The senior batsman is expected to play a big role alongside Test vice-captain Ajinkya Rahane and Cheteshwar Pujara when skipper Virat Kohli returns to India after the opening Test for the birth of his first child.
“I will tell you the same thing that I have told everyone all this while. I will be happy to bat wherever the team wants me to but I don't know if they would change my role as an opener,” Rohit told PTI in an exclusive interview.
He believes that the team management will have figured out his role in the batting order by the time he would reach Australia after completing the strength and conditioning work at an National Cricket Academy in Bengaluru. He had picked up a minor hamstring injury during the IPL.
“I am sure the guys already in Australia must have figured out what are options when Virat leaves and who are the guys who will open the innings,” Rohit said.
“Once I reach there, I will probably have a clearer idea of what’s going to happen. I will be okay to bat wherever they want,” added the dashing batsman, who has a 46-plus average in 32 Tests.
One of the finest players of the hook and pull shots, the Mumbaikar believes that the bounce on Australian tracks is sometimes, not as big a factor as it is made out to be.
“We talk about bounce but except for Perth, over the past few years, the other grounds (Adelaide, MCG, SCG), I don't think have that much bounce.
“Nowadays, especially while opening the batting, I will have to think about not playing the cut or pull shots and focus on playing in the ‘V’ and as straight as possible,” he said.
He spoke about how a Josh Hazlewood, Pat Cummins or Mitchell Starc would keep it full with the new kookaburra.
“With new ball, whoever bowls, whether it’s Starc, Cummins or Hazlewood, they will obviously pitch it up, swing the ball and the bouncer would be used sparingly.
“They would try to ensure with the new ball that they would get some movement off the air or off the pitch. With the new ball, everybody in the world loves to bowl up and send down one odd bouncer here and there.
“So majority of the deliveries will be up and towards the bat and not short,” he explained.
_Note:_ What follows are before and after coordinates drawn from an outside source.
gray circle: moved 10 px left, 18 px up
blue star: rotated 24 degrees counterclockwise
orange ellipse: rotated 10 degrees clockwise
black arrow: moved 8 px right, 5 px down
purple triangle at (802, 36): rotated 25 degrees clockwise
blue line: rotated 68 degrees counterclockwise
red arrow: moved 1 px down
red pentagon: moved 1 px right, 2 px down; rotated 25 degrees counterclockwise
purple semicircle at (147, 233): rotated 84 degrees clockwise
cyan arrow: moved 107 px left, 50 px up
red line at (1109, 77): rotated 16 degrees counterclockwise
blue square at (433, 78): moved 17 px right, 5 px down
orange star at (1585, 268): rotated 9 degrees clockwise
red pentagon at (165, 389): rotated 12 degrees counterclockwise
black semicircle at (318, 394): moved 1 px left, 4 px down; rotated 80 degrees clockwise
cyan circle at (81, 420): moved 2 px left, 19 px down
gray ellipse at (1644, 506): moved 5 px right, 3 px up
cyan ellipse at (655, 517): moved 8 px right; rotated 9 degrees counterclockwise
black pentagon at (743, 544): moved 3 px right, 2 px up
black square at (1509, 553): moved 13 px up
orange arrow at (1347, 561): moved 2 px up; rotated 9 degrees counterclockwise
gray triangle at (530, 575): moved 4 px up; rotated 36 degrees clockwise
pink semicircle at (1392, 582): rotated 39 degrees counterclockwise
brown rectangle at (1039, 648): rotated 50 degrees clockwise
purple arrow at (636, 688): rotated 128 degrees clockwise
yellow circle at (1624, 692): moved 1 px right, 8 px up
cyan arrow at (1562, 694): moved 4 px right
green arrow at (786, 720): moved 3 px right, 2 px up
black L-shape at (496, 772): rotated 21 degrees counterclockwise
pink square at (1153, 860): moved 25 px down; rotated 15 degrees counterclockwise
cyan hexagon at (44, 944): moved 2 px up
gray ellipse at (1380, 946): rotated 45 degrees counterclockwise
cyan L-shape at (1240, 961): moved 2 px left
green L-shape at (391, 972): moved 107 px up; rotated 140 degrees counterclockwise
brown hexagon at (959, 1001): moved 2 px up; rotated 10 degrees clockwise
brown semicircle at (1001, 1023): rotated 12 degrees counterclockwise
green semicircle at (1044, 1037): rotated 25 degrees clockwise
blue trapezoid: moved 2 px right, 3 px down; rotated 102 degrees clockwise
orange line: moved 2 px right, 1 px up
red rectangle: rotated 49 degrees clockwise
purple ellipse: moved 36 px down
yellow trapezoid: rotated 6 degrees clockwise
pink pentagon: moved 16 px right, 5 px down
He then cited the example of how Nathan Lyon was Australia’s best bowler (8 wickets) in the Perth Test that the home team won in the 2018 series.
“We talk about bounce on Australian tracks. But tell me how many people got out on bouncers during the last series?
“When we played in Perth in 2018-19, it was Nathan Lyon, who got eight wickets including a five-for. In Australia, half the job is done if you can start well upfront.”
For someone, who started on a brilliant note with twin hundreds as an opener, followed by a double hundred in a three-Test series against South Africa, the traditional format comes with its own set of challenges.
“It’s going to be challenging. In general, international cricket is never easy, whichever format it is. When you had such a long lay-off (from international cricket), it becomes all the more difficult.
“So, I would be focusing on basics of red ball cricket and then you can top up with other things. That’s how I would like to take it forward. You can’t just jump the gun and think too far ahead,” Rohit said.
Rohit said strong basics is the key to success in Test cricket.
“Once you have your basics strong, you can work around that and build your own technique. Mentally, that's how you prepare,” he said.
In his 13 years in international cricket, he has dealt with ups and downs and the one lesson that has stayed with him is to trust the process.
“Mentally, I am prepared and I have had enough setbacks in my career where I have had long lay-offs due to injury and due to form. I know how to come back and bounce back from that.
“For me, being out for three, six or one month, really doesn’t matter. What matters to me is the process,” he signed off.